**What is needed**
Find the string "each" in the listing and report every line that has it.

**Task input**
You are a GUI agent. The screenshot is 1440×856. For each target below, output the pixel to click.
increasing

...

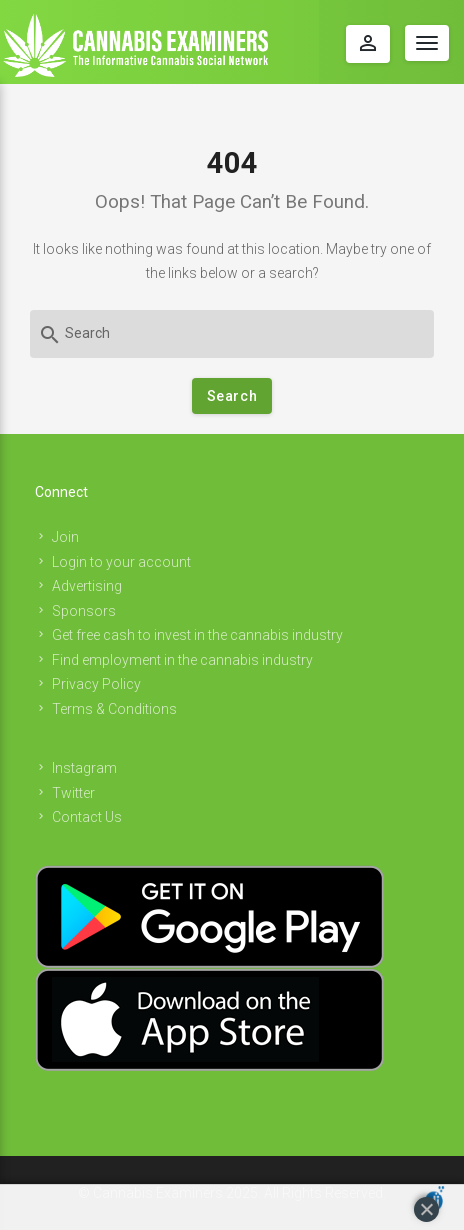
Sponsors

--

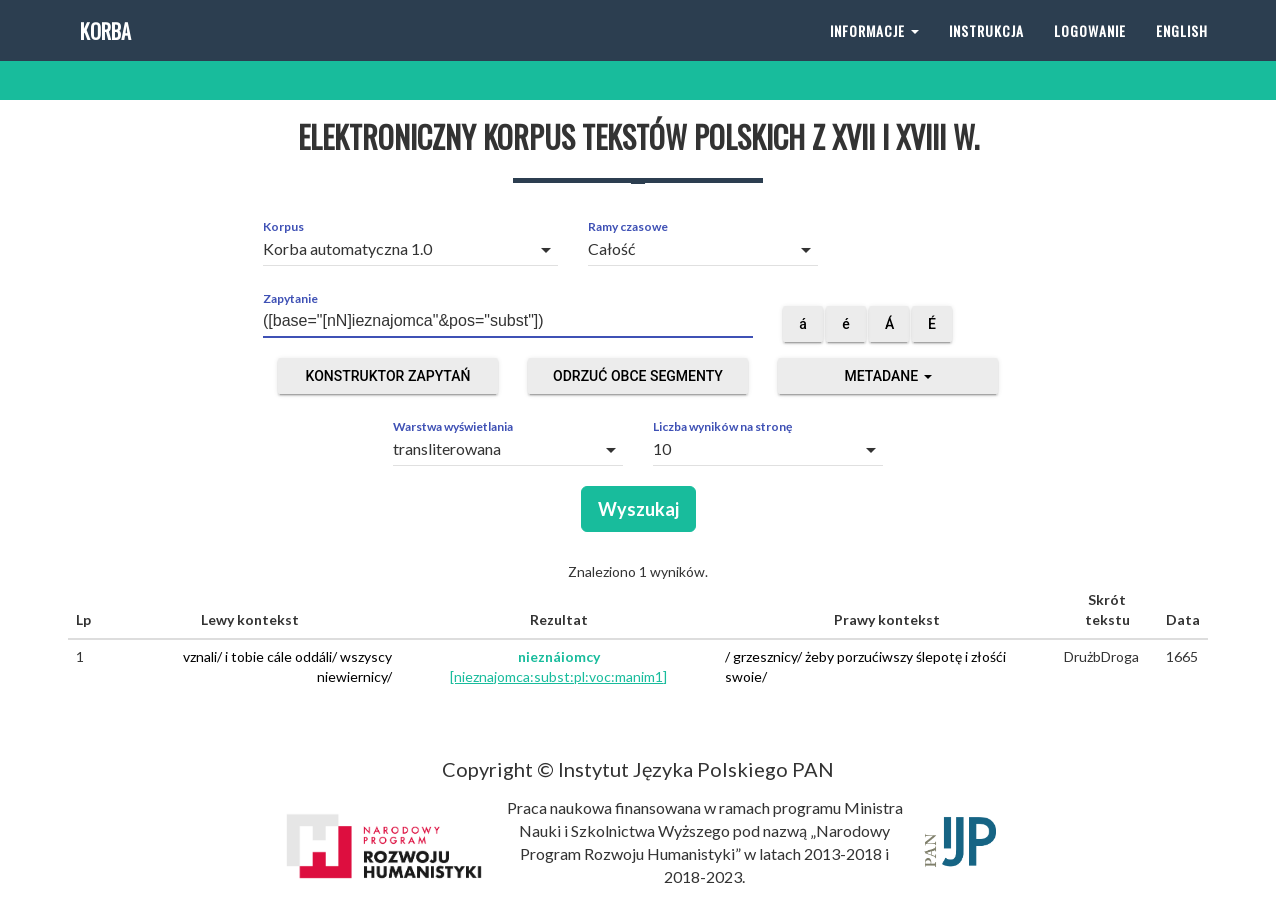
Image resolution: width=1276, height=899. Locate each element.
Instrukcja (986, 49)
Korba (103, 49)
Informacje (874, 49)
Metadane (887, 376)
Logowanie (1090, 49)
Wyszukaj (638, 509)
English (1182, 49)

**Exercise response**
You are a GUI agent. The screenshot is 1440×856. For each target below, output the pixel to click.
Image resolution: width=1276, height=899. Locate each element.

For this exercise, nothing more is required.